=== Begin Enclosure ===

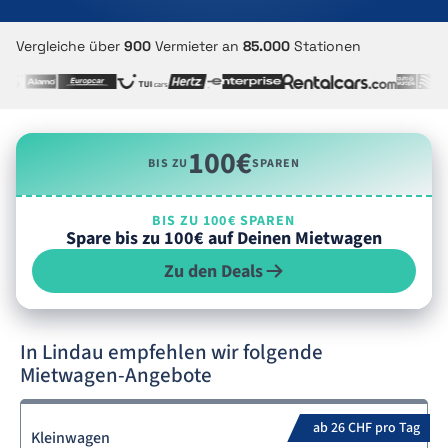
Vergleiche über
900
Vermieter an
85.000
Stationen
100€
BIS ZU
SPAREN
BIS ZU 100€ SPAREN
Spare bis zu 100€ auf Deinen Mietwagen
Zu den Deals
In Lindau empfehlen wir folgende
Mietwagen-Angebote
ab 26 CHF pro Tag
Kleinwagen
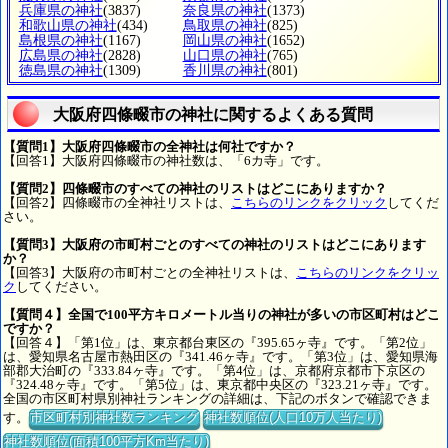
兵庫県の神社
(3837)
奈良県の神社
(1373)
和歌山県の神社
(434)
鳥取県の神社
(825)
島根県の神社
(1167)
岡山県の神社
(1652)
広島県の神社
(2828)
山口県の神社
(765)
徳島県の神社
(1309)
香川県の神社
(801)
大阪府四條畷市の神社に関するよくある質問
【質問1】大阪府四條畷市の全神社は何社ですか？
【回答1】大阪府四條畷市の神社数は、「6カ寺」です。
【質問2】四條畷市のすべての神社のリストはどこにありますか？
【回答2】四條畷市の全神社リストは、
こちらのリンクをクリック
してくだ
さい。
【質問3】大阪府の市町村ごとのすべての神社のリストはどこにあります
か？
【回答3】大阪府の市町村ごとの全神社リストは、
こちらのリンクをクリッ
ク
してください。
【質問４】全国で100平方キロメートル当りの神社が多いの市区町村はどこ
ですか？
【回答４】「第1位」は、東京都台東区の『395.65ヶ寺』です。「第2位」
は、愛知県名古屋市熱田区の『341.46ヶ寺』です。「第3位」は、愛知県海
部郡大治町の『333.84ヶ寺』です。「第4位」は、京都府京都市下京区の
『324.48ヶ寺』です。「第5位」は、東京都中央区の『323.21ヶ寺』です。
全国の市区町村県別神社ランキングの詳細は、下記のボタンで確認できま
す。
市区町村別神社数ランキング
神社数順位(人口10万人当たり)
神社数順位(面積100平方Km当たり)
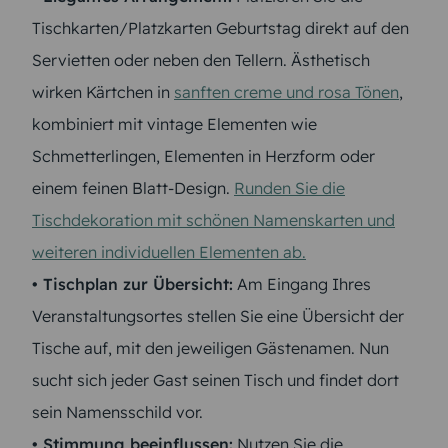
Tischkarten/Platzkarten Geburtstag direkt auf den
Servietten oder neben den Tellern. Ästhetisch
wirken Kärtchen in
sanften creme und rosa Tönen
,
kombiniert mit vintage Elementen wie
Schmetterlingen, Elementen in Herzform oder
einem feinen Blatt-Design.
Runden Sie die
Tischdekoration mit schönen Namenskarten und
weiteren individuellen Elementen ab.
• Tischplan zur Übersicht:
Am Eingang Ihres
Veranstaltungsortes stellen Sie eine Übersicht der
Tische auf, mit den jeweiligen Gästenamen. Nun
sucht sich jeder Gast seinen Tisch und findet dort
sein Namensschild vor.
• Stimmung beeinflussen:
Nutzen Sie die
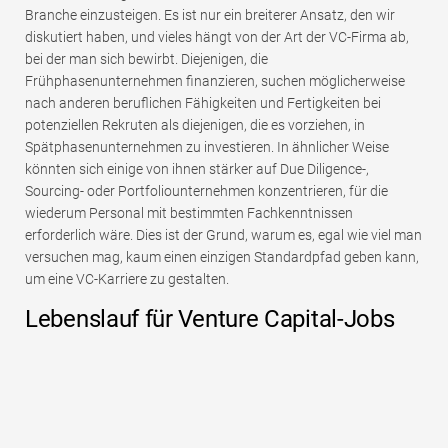
Branche einzusteigen. Es ist nur ein breiterer Ansatz, den wir
diskutiert haben, und vieles hängt von der Art der VC-Firma ab,
bei der man sich bewirbt. Diejenigen, die
Frühphasenunternehmen finanzieren, suchen möglicherweise
nach anderen beruflichen Fähigkeiten und Fertigkeiten bei
potenziellen Rekruten als diejenigen, die es vorziehen, in
Spätphasenunternehmen zu investieren. In ähnlicher Weise
könnten sich einige von ihnen stärker auf Due Diligence-,
Sourcing- oder Portfoliounternehmen konzentrieren, für die
wiederum Personal mit bestimmten Fachkenntnissen
erforderlich wäre. Dies ist der Grund, warum es, egal wie viel man
versuchen mag, kaum einen einzigen Standardpfad geben kann,
um eine VC-Karriere zu gestalten.
Lebenslauf für Venture Capital-Jobs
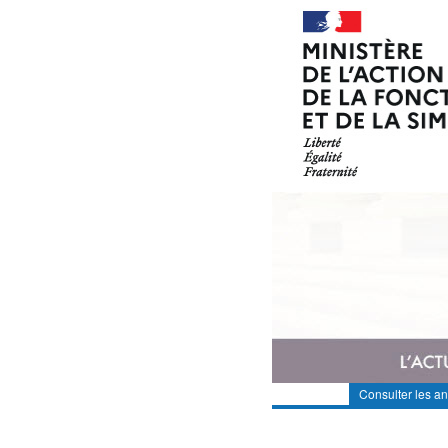
Consulter les a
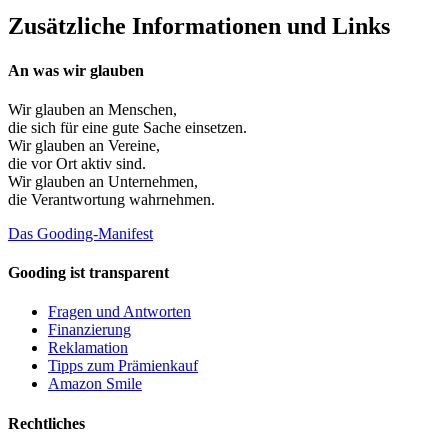
Zusätzliche Informationen und Links
An was wir glauben
Wir glauben an
Menschen
,
die sich für eine gute Sache einsetzen.
Wir glauben an
Vereine
,
die vor Ort aktiv sind.
Wir glauben an
Unternehmen
,
die Verantwortung wahrnehmen.
Das Gooding-Manifest
Gooding ist transparent
Fragen und Antworten
Finanzierung
Reklamation
Tipps zum Prämienkauf
Amazon Smile
Rechtliches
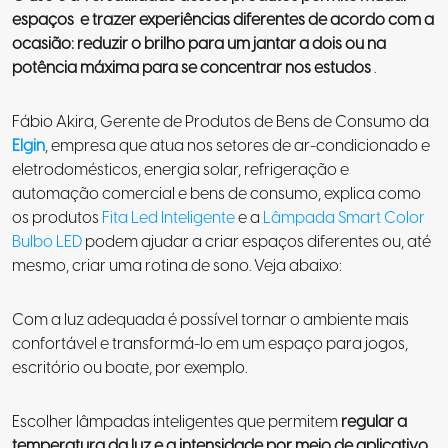
espaços e trazer experiências diferentes de acordo com a
ocasião: reduzir o brilho para um jantar a dois ou na
potência máxima para se concentrar nos estudos
.
Fábio Akira, Gerente de Produtos de Bens de Consumo da
Elgin
, empresa que atua nos setores de ar-condicionado e
eletrodomésticos, energia solar, refrigeração e
automação comercial e bens de consumo, explica como
os produtos
Fita Led Inteligente
e a
Lâmpada Smart Color
Bulbo LED
podem ajudar a criar espaços diferentes ou, até
mesmo, criar uma rotina de sono. Veja abaixo:
Com a luz adequada é possível tornar o ambiente mais
confortável e transformá-lo em um espaço para jogos,
escritório ou boate, por exemplo.
Escolher lâmpadas inteligentes que permitem
regular a
temperatura da luz e a intensidade por meio de aplicativo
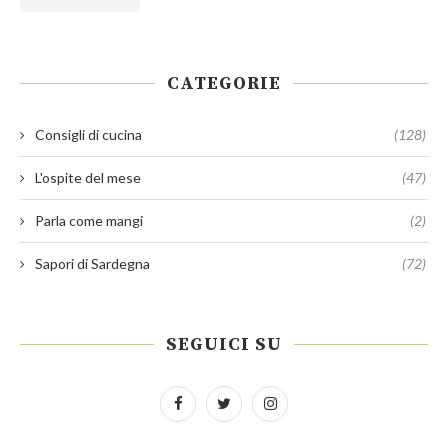
CATEGORIE
Consigli di cucina
(128)
L'ospite del mese
(47)
Parla come mangi
(2)
Sapori di Sardegna
(72)
SEGUICI SU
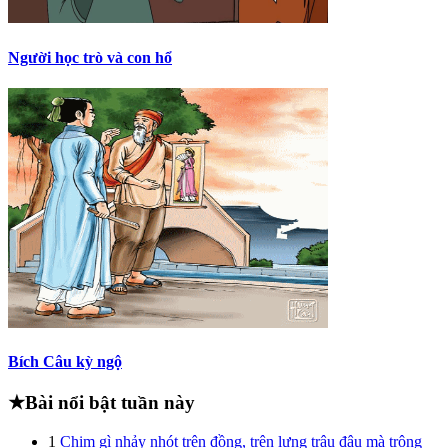
Người học trò và con hổ
Bích Câu kỳ ngộ
★
Bài nổi bật tuần này
1
Chim gì nhảy nhót trên đồng, trên lưng trâu đậu mà trông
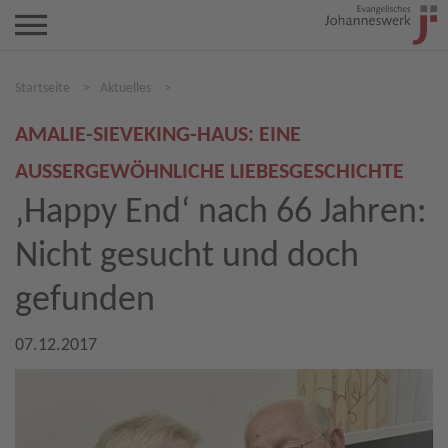
Startseite
>
Aktuelles
>
AMALIE-SIEVEKING-HAUS: EINE
AUSSERGEWÖHNLICHE LIEBESGESCHICHTE
‚Happy End‘ nach 66 Jahren:
Nicht gesucht und doch
gefunden
07.12.2017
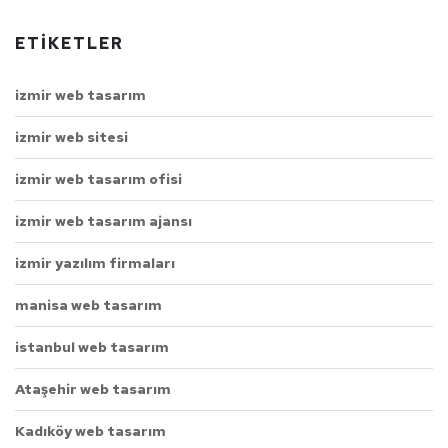
ETIKETLER
izmir web tasarım
izmir web sitesi
izmir web tasarım ofisi
izmir web tasarım ajansı
izmir yazılım firmaları
manisa web tasarım
istanbul web tasarım
Ataşehir web tasarım
Kadıköy web tasarım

=== End Enclosure ===

WHAT YOU ARE ASKED TO DO → Go through the entries above and count the lines containing "tasarım". Give the number only.

PROBLEM SOLUTION → 7